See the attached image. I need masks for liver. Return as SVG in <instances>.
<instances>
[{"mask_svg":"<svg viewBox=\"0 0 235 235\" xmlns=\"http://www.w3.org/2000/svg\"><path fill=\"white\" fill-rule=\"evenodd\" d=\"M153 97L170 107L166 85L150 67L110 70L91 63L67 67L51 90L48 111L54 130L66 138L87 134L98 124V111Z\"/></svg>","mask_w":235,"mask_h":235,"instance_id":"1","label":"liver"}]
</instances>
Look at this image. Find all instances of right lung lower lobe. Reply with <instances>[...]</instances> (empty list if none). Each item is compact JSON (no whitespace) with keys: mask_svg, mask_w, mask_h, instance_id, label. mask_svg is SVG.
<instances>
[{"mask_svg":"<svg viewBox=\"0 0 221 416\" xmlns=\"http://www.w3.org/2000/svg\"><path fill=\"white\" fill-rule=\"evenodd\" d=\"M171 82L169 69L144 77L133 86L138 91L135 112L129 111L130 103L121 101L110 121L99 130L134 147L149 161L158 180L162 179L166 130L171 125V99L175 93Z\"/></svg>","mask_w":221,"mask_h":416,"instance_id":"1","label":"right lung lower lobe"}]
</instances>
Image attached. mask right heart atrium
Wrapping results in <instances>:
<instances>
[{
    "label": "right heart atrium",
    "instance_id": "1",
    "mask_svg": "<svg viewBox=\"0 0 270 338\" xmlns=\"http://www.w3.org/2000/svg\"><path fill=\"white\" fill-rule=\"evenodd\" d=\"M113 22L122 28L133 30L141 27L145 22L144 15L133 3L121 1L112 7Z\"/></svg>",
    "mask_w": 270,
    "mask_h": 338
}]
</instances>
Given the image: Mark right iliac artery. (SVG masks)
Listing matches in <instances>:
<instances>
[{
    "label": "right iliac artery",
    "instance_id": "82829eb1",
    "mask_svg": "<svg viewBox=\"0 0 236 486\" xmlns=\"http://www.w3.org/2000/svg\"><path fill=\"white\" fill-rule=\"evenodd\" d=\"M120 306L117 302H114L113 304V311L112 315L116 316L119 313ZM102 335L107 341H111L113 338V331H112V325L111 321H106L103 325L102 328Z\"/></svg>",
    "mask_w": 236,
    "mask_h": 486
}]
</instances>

----------------------------------------

__EXERCISE__
Could you retype exactly the lines from the one containing "Image attached. mask right heart atrium" through the final line of the data above, and no others?

__RESPONSE TO THIS EXERCISE__
Image attached. mask right heart atrium
Wrapping results in <instances>:
<instances>
[{
    "label": "right heart atrium",
    "instance_id": "1",
    "mask_svg": "<svg viewBox=\"0 0 270 338\" xmlns=\"http://www.w3.org/2000/svg\"><path fill=\"white\" fill-rule=\"evenodd\" d=\"M113 22L122 28L133 30L141 27L145 22L144 15L133 3L121 1L112 7Z\"/></svg>",
    "mask_w": 270,
    "mask_h": 338
}]
</instances>
Given the image: Mark right iliac artery. (SVG masks)
Listing matches in <instances>:
<instances>
[{
    "label": "right iliac artery",
    "instance_id": "82829eb1",
    "mask_svg": "<svg viewBox=\"0 0 236 486\" xmlns=\"http://www.w3.org/2000/svg\"><path fill=\"white\" fill-rule=\"evenodd\" d=\"M120 306L117 302H114L113 304V311L112 315L116 316L119 313ZM102 335L107 341H111L113 338V331H112V325L111 321H106L103 325L102 328Z\"/></svg>",
    "mask_w": 236,
    "mask_h": 486
}]
</instances>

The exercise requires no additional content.